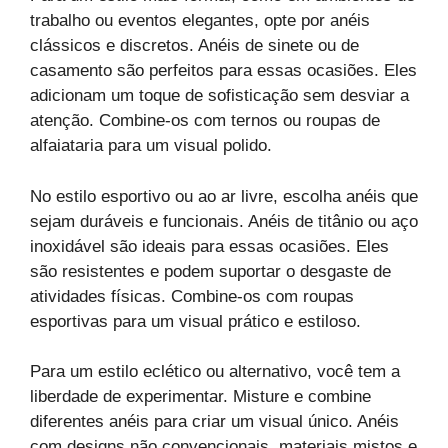
trabalho ou eventos elegantes, opte por anéis
clássicos e discretos. Anéis de sinete ou de
casamento são perfeitos para essas ocasiões. Eles
adicionam um toque de sofisticação sem desviar a
atenção. Combine-os com ternos ou roupas de
alfaiataria para um visual polido.
No estilo esportivo ou ao ar livre, escolha anéis que
sejam duráveis e funcionais. Anéis de titânio ou aço
inoxidável são ideais para essas ocasiões. Eles
são resistentes e podem suportar o desgaste de
atividades físicas. Combine-os com roupas
esportivas para um visual prático e estiloso.
Para um estilo eclético ou alternativo, você tem a
liberdade de experimentar. Misture e combine
diferentes anéis para criar um visual único. Anéis
com designs não convencionais, materiais mistos e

**Assigned task:** Would you repeat the listing word for word and skip every picture?

**Output of the task:**
trabalho ou eventos elegantes, opte por anéis
clássicos e discretos. Anéis de sinete ou de
casamento são perfeitos para essas ocasiões. Eles
adicionam um toque de sofisticação sem desviar a
atenção. Combine-os com ternos ou roupas de
alfaiataria para um visual polido.
No estilo esportivo ou ao ar livre, escolha anéis que
sejam duráveis e funcionais. Anéis de titânio ou aço
inoxidável são ideais para essas ocasiões. Eles
são resistentes e podem suportar o desgaste de
atividades físicas. Combine-os com roupas
esportivas para um visual prático e estiloso.
Para um estilo eclético ou alternativo, você tem a
liberdade de experimentar. Misture e combine
diferentes anéis para criar um visual único. Anéis
com designs não convencionais, materiais mistos e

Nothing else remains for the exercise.